Violet didn’t seem to notice the strange tug-of-war that was happening between me and Luca. She was too busy drawing some kind of pattern on top of the water.

I was the one who cried uncle and gave up my hold on the washcloth first. Luca continued cleaning Violet’s face like nothing had happened.

“Where did you learn to do the voices?” Luca asked after several beats.

“What?” I asked before I could remind myself I was supposed to be using the silence card against him.

Luca’s eyes slowly shifted to me and it felt like a gut punch. God, what was wrong with me?

“Scooby, Jack…” he said. “Joe.”

He said that last one quietly, like he was afraid of what my reaction would be.

Perceptive man.

Because my reaction was the same that it always was when I thought of Joe.

Joe… another betrayal… another person leaving me behind.

“Remy,” Luca whispered. The pity in his voice helped me shove the memory of Joe away.

“I don’t know, I just learned,” I murmured as I returned my gaze to Violet. But my eyes fell on Luca’s strong fingers. I remembered how he’d gripped my arm when I’d been a kid. He’d pulled me to my feet but there’d been no real pain behind the move. Then his big body had pressed mine against the wall and he’d started whispering things to me.

Things I’d been silently begging every man before him to say.

I’ll come back for you…I promise, I’ll come back.

“When they put me in with other kids, they were usually the new ones,” I continued.

“New ones?”

“Recently taken,” I responded. My skin felt chilled as the dozens and dozens of faces ghosted through my mind. “They were always the younger ones. I think they knew.”

“Knew what?”

“That I wouldn’t leave them. That I wouldn’t try to escape… they were too young to try and run with and I couldn’t just leave them there by themselves. The people watching us… they didn’t like it when the really little kids cried. They weren’t allowed to mark the kids up too bad, but a few bruises wouldn’t affect the price too much. I used the voices to try and keep the kids calm. They didn’t know what was coming, but I did. I figured… I figured they deserved those last moments. The rooms we were kept in usually had a TV and sometimes some DVDs, so after watching a show or movie, I’d start copying the voices.” I shrugged. “Maybe I just made things worse—”

“No,” Luca interjected. “No, you didn’t.”

His certainty had me sneaking a peek at his expression. He was watching Violet, but his mind was elsewhere.

I wanted to know where, but I didn’t dare ask. I couldn’t. This man was not my friend. He was… nothing. I mentally nodded my head.
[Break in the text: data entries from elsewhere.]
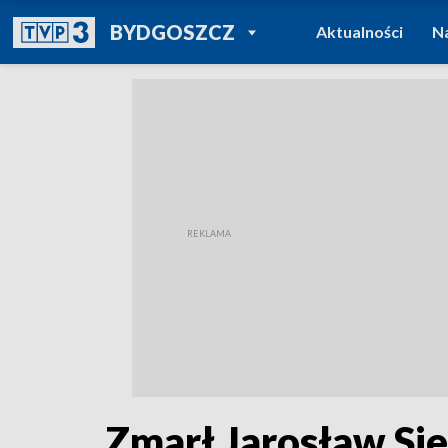
POWRÓT DO
BYDGOSZCZ
Aktualności
N
TVP REGIONY
Zmarł Jarosław Si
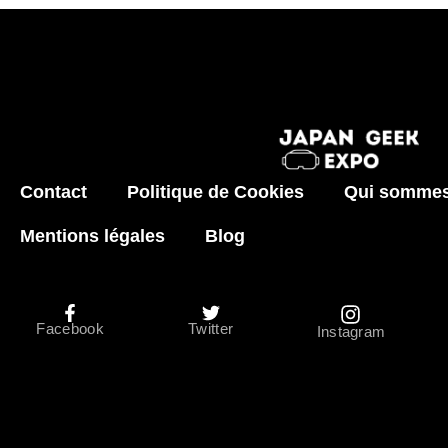
Contact
Politique de Cookies
Qui sommes
Mentions légales
Blog
Facebook
Twitter
Instagram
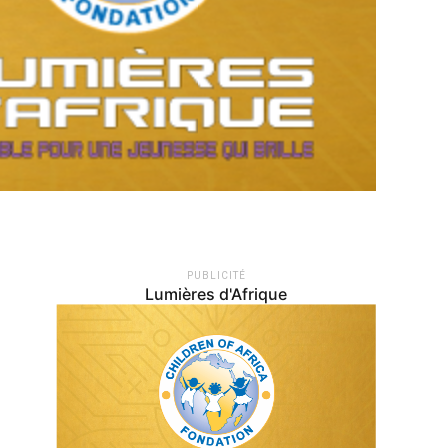
PUBLICITÉ
Lumières d'Afrique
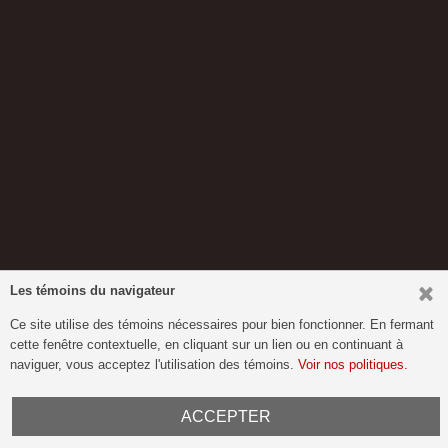
Les témoins du navigateur
Ce site utilise des témoins nécessaires pour bien fonctionner. En fermant
cette fenêtre contextuelle, en cliquant sur un lien ou en continuant à
naviguer, vous acceptez l'utilisation des témoins.
Voir nos politiques.
ACCEPTER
Yeah, he was nothing to me.

“I wasn’t leaving, Remy.”

I opened my mouth to remind him that I didn’t give a shit, but Violet used that moment to let out a loud squeal of excitement and then she began paddling her hands in the water so it went everywhere.

Everywhere.

“Violet!” I said loudly, but the little minx knew I wasn’t upset. She paused only briefly, then began splashing some more. I swore I heard Luca laugh, but I knew that couldn’t be right. I sensed rather than saw him stand. My eyes chose to linger on his backside as he turned away from the tub.

And my stomach started somersaulting all over again as a certain part of my anatomy took notice.

It wasn’t the first time that I’d reacted physically to a good-looking man, but it was the first time I allowed my mind to play with certain mental images before locking them in the vault in my head. It’d been hard as fuck to accept I was gay as I’d gotten older. It’d actually only been a couple of years earlier that I’d come to realize that I was attracted to the very same gender who’d only ever caused me pain. It had been a devastating discovery because it had felt like someone had taken away my last chance at some sense of normalcy. I hadn’t exactly been clinging to the idea of having a wife and kids someday, but somehow knowing I wouldn’t have those things had been like being kidnapped all over again. I’d felt powerless and violated and I’d done what I’d always done… I’d fought it.